What you should do => Give the number of lines in these entries that contain the string "your", with no further comment.

*** Supplied information ***

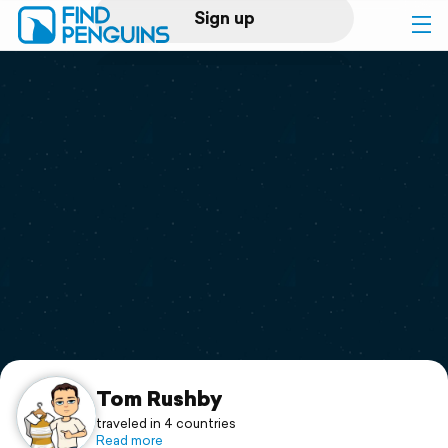
Sign up
Log in
Home
Print a book
Flyover video
Explore
Support
Tom Rushby
traveled in 4 countries
Read more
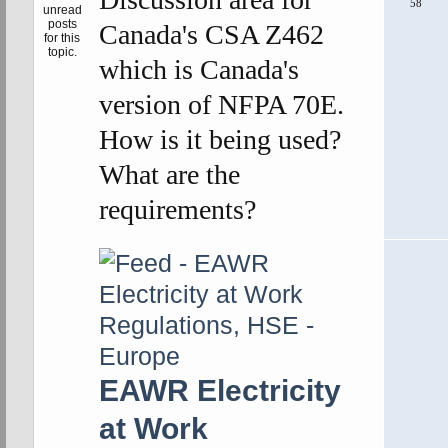
58
Canada's CSA Z462
which is Canada's
version of NFPA 70E.
How is it being used?
What are the
requirements?
EAWR Electricity
at Work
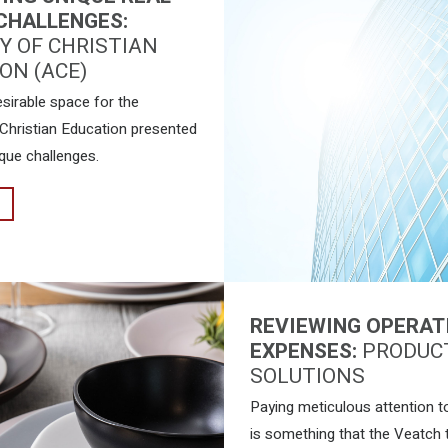
CHALLENGES:
 OF CHRISTIAN
ON (ACE)
esirable space for the
hristian Education presented
que challenges.
REVIEWING OPERAT
EXPENSES:
PRODUC
SOLUTIONS
Paying meticulous attention to
is something that the Veatch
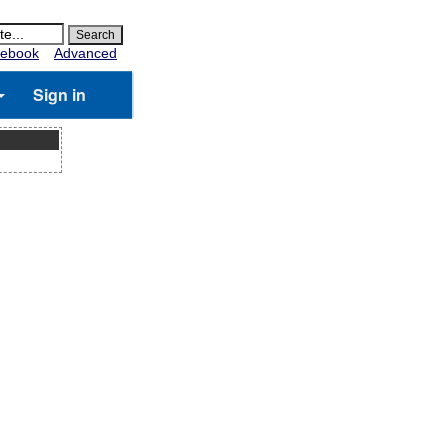
ebook
Advanced
Sign in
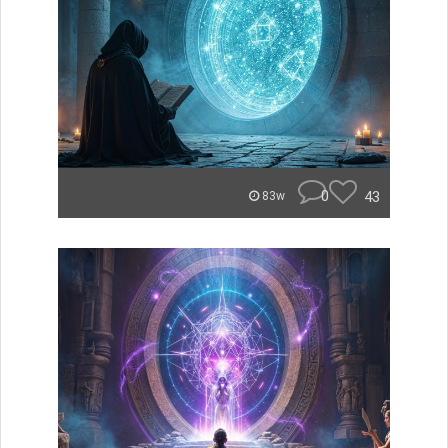
0
43
83w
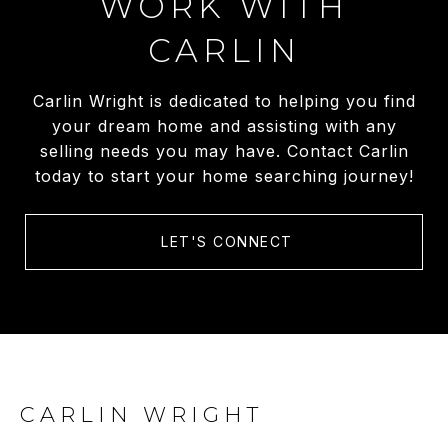
WORK WITH
CARLIN
Carlin Wright is dedicated to helping you find
your dream home and assisting with any
selling needs you may have. Contact Carlin
today to start your home searching journey!
LET'S CONNECT
CARLIN WRIGHT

*** End of Supplied information ***

Result => 2